Thankfully, some Sri Lankan Indigenous medical specialists are doing their duty to communicate to Lankans to follow strict dietary rules to boost their immunity (such as not overeating and keeping the body light), taking in Vitamin D from the sun, drinking lots of water, breathing clean air deeply so as to clear up the lungs, and are providing lists of some of the herbs and food of Sri Lanka we should regularly consume; that is part of our rich traditional heritage of wellbeing; both curative and preventive. Eating raw Karapincha leaves, Holy Basil leaves, Kohomba leaves daily are among some of the simplest of practices recommended by many native health specialists for immunity boosting, which many in Sinhala and Tamil families do daily anyway.

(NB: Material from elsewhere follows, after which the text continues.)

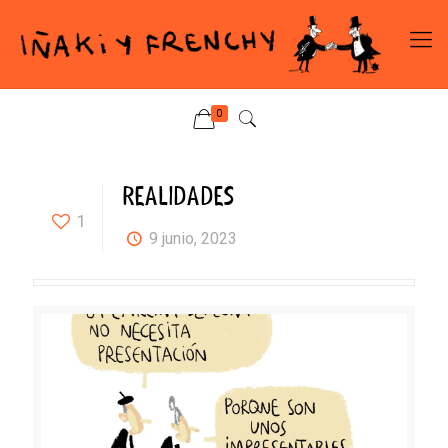
0
REALIDADES
1
9 junio, 2023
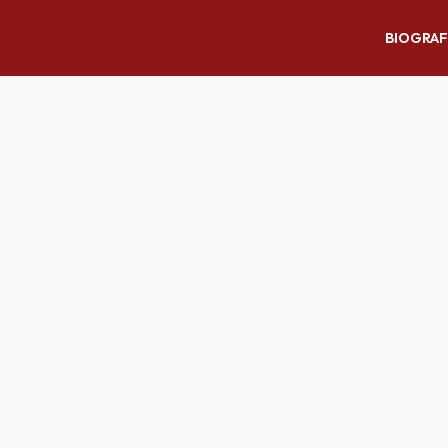
BIOGRAF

The point stressed by these traditional physicians is that if we are confident of our medical heritage and diet and confident in the wise and consistent use of it and refrain from filling our bodies with imported poisonous substances for mere taste and consuming chemically adulterated food, that we need fear no dubious virus.
In this page we published few weeks back several interviews with the culinary legend, Deshabandu Dr. Publis Silva, author of over 20 books on Sri Lankan food heritage, who reiterated that if Sri Lankans used to full potential its native indigenous produce, that we will be the role models of health in the globe. At 84 years young, Chef Publis as highlighted in this page earlier, has no fear of a single ailment; which means no immune impairing lifestyle diseases such as obesity, diabetes, heart ailments, kidney disease, cancer, etc., that can cause fatal reactions, especially when exposed to dubious viruses.

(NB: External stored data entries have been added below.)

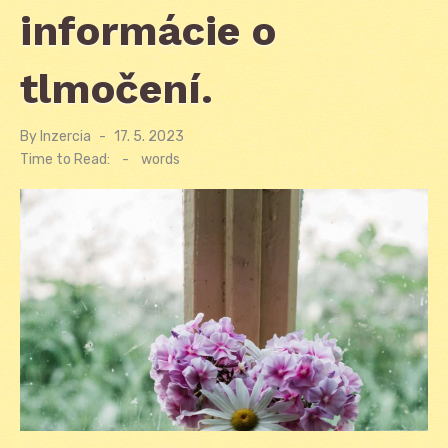
informácie o
tlmočení.
By
Inzercia
Posted
17. 5. 2023
on
Time to Read:
-
words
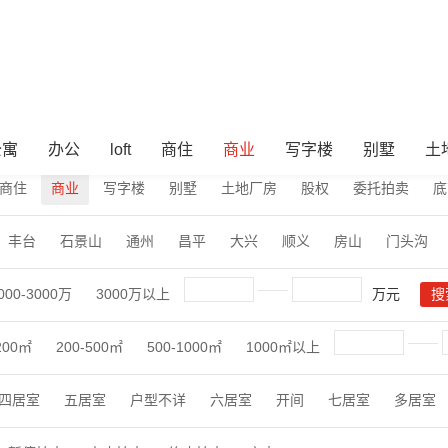
公寓
办公
loft
商住
商业
写字楼
别墅
土
商住
商业
写字楼
别墅
土地厂房
股权
委托拍卖
底
丰台
石景山
通州
昌平
大兴
顺义
房山
门头沟
000-3000万
3000万以上
万元
200㎡
200-500㎡
500-1000㎡
1000㎡以上
四居室
五居室
户型不详
六居室
开间
七居室
多居室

In my latest discussion with him just before the new lockdown for Colombo, the topic centered on indigenous yams of Sri Lanka, which are a powerhouse of nutrients. In his research he has found so far 56 native potato varieties that include Hathawariya ala (Asparagus racemosus), Manel ala, Olu Ala, Seeni Kodol. Kiri ala, Dehi Ala (Colocasia Sp. Green), Rajala (Dioscorea alata var), Innala (Solenostemon rotundifolius, Dambala Ala (Psophocarpus tetragonolobus), Katu Ala (Dioscorea Pentaphylla) and Angili Ala.
His habit of questioning the questionnaire being quite constant he asks me, before I can ask him, why we eat just one local and imported ‘global’ variety of potato, cultivated with the rampant use of chemicals, when we have all of the above.
He explains then that the answer is ignorance. We as Sri Lankans are ignorant of our own wealth. Whether we choose to be ignorant at a time of pandemics, when our health also means the health of our economy, is up to us. Therefore, instead of fear, what we should nourish is our native soil and grow without poisonous chemical adulteration, our native vegetables, fruits and herbs and learn their nutritional and disease preventing value. This has to be an exercise that begins at schools, at primary level so that we do not have another mass of people unable to face the present and the future because they are totally cut off from their past.